What is the variance in a user-defined struct type?

In neither reference nor nomicon can I find the specification regarding the variance in a user-defined type.

Consider this example:

struct Data<'a>(&'a i32);
fn test_lifetime<'a>(f:&'a i32,v2:& Data<'a>){}

fn main(){
	let i0 = 0;
	let mut d = Data(&i0);
	{
		let i = 0;
		test_lifetime(&i, & d);  // assume `&i` is `&'a i`
	}
	d;  // ensure `d` has a larger region, called 'b
}

First, 'b:'a if the lifetime for &i is 'a. The above-mentioned documents say

&'a T is covariant in its T

Hence, given a type U, &'_ U can be coerced to &'_ T if U is a subtype of T. In my case, U is Data<'b> while T is Data<'a>. I don't find the specification that says a user-defined struct type is covariant in its lifetime parameter, which would give the relation that Data<'b> is a subtype of Data<'a> if 'b:'a.

That's because it isn't. It has the same variance as the usage of that lifetime parameter.

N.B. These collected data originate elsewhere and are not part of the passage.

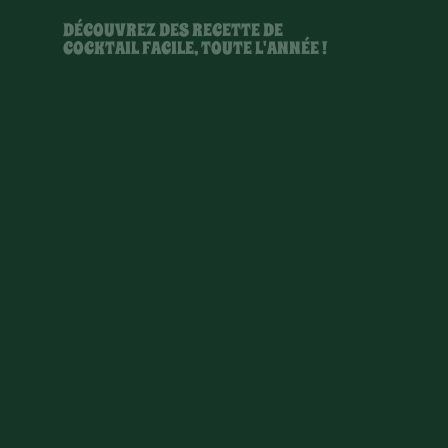
DÉCOUVREZ DES RECETTE DE
COCKTAIL FACILE, TOUTE L'ANNÉE !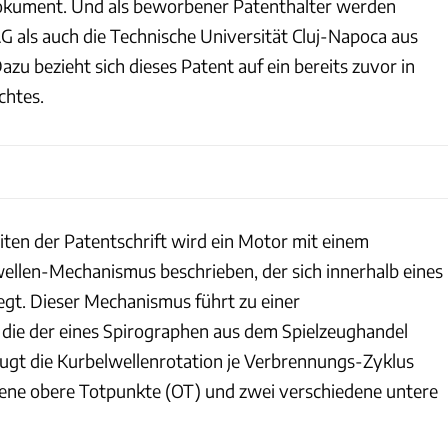
okument. Und als beworbener Patenthalter werden
G als auch die Technische Universität Cluj-Napoca aus
u bezieht sich dieses Patent auf ein bereits zuvor in
chtes.
iten der Patentschrift wird ein Motor mit einem
wellen-Mechanismus beschrieben, der sich innerhalb eines
gt. Dieser Mechanismus führt zu einer
die der eines Spirographen aus dem Spielzeughandel
ugt die Kurbelwellenrotation je Verbrennungs-Zyklus
dene obere Totpunkte (OT) und zwei verschiedene untere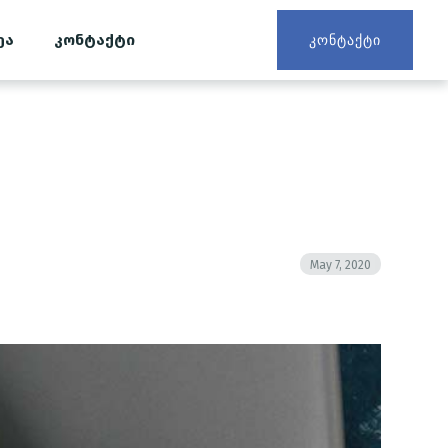
ეა
კონტაქტი
ᲙᲝᲜᲢᲐᲥᲢᲘ
May 7, 2020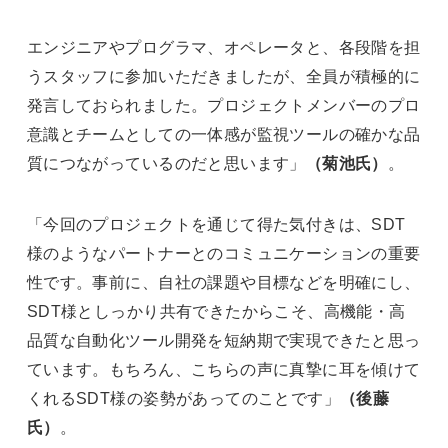
エンジニアやプログラマ、オペレータと、各段階を担
うスタッフに参加いただきましたが、全員が積極的に
発言しておられました。プロジェクトメンバーのプロ
意識とチームとしての一体感が監視ツールの確かな品
質につながっているのだと思います」
（菊池氏）
。
「今回のプロジェクトを通じて得た気付きは、SDT
様のようなパートナーとのコミュニケーションの重要
性です。事前に、自社の課題や目標などを明確にし、
SDT様としっかり共有できたからこそ、高機能・高
品質な自動化ツール開発を短納期で実現できたと思っ
ています。もちろん、こちらの声に真摯に耳を傾けて
くれるSDT様の姿勢があってのことです」
（後藤
氏）
。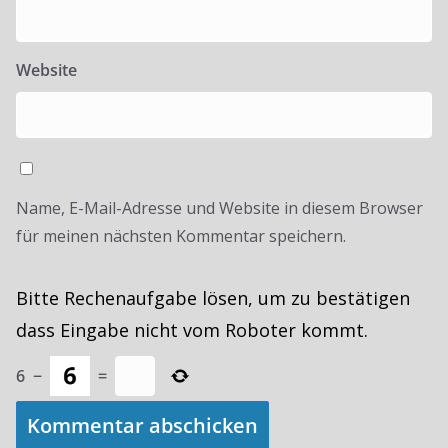
Website
Name, E-Mail-Adresse und Website in diesem Browser
für meinen nächsten Kommentar speichern.
Bitte Rechenaufgabe lösen, um zu bestätigen
dass Eingabe nicht vom Roboter kommt.
6
−
=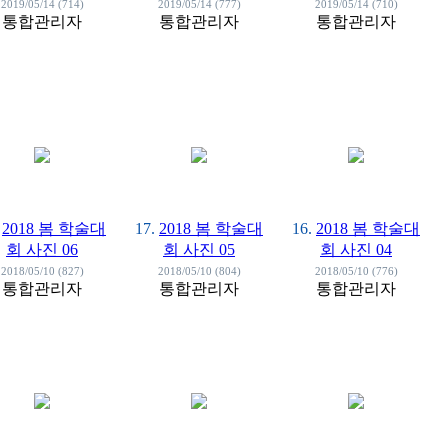
2019/05/14 (714)
2019/05/14 (777)
2019/05/14 (710)
통합관리자
통합관리자
통합관리자
2018 봄 학술대
17.
2018 봄 학술대
16.
2018 봄 학술대
회 사진 06
회 사진 05
회 사진 04
2018/05/10 (827)
2018/05/10 (804)
2018/05/10 (776)
통합관리자
통합관리자
통합관리자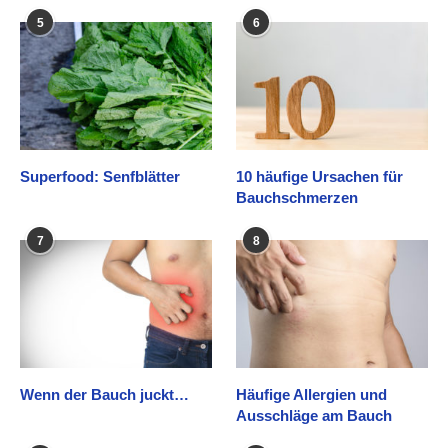
5
6
Superfood: Senfblätter
10 häufige Ursachen für
Bauchschmerzen
7
8
Wenn der Bauch juckt…
Häufige Allergien und
Ausschläge am Bauch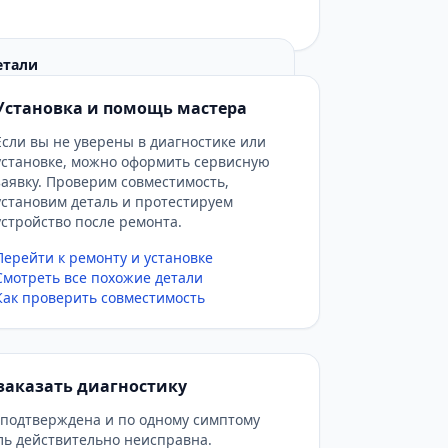
етали
ка нет подробных фото узла, перед
Установка и помощь мастера
ить маркировку детали и прислать
ой платы или шлейфа для
Если вы не уверены в диагностике или
естимости.
установке, можно оформить сервисную
заявку. Проверим совместимость,
установим деталь и протестируем
устройство после ремонта.
Перейти к ремонту и установке
Смотреть все похожие детали
Как проверить совместимость
заказать диагностику
 подтверждена и по одному симптому
аль действительно неисправна.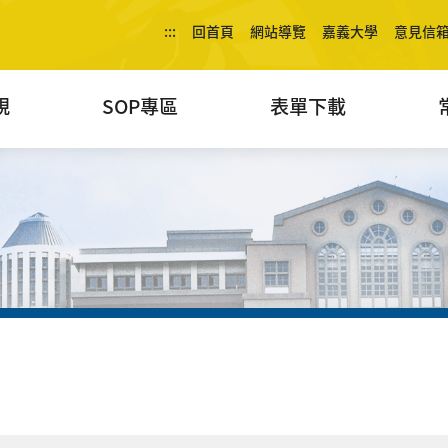
:::
回首頁
網站導覽
嘉義大學
意見信
規
SOP專區
表單下載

Data uses this parameter by passing it into a shared reference, which is covariant in that lifetime, therefore Data is covariant in it, too.

> It has the same variance as the *usage* of that lifetime parameter.

I don't think so. when we pass &i as the first argument of test_lifetime, the largest region where &i can be valid is the block scope, we called it 'inner. Obviously, the lifetime in the type of d should have a larger region than 'inner, which is called 'b because we can use d outside of the block scope. Now, we know the type of d should be Data<'b>, the lifetime parameter of test_lifetime at most is inferred to 'inner, which means we have the signature of test_lifetime

fn test_lifetime(f:&'inner i32, v2:&'_ Data<'inner>). 

From & Data<'b> to & Data<'inner>, there must be coercion occurs.

Data uses this parameter by passing it into a shared reference, which is covariant in that lifetime, therefore Data is covariant in it, too.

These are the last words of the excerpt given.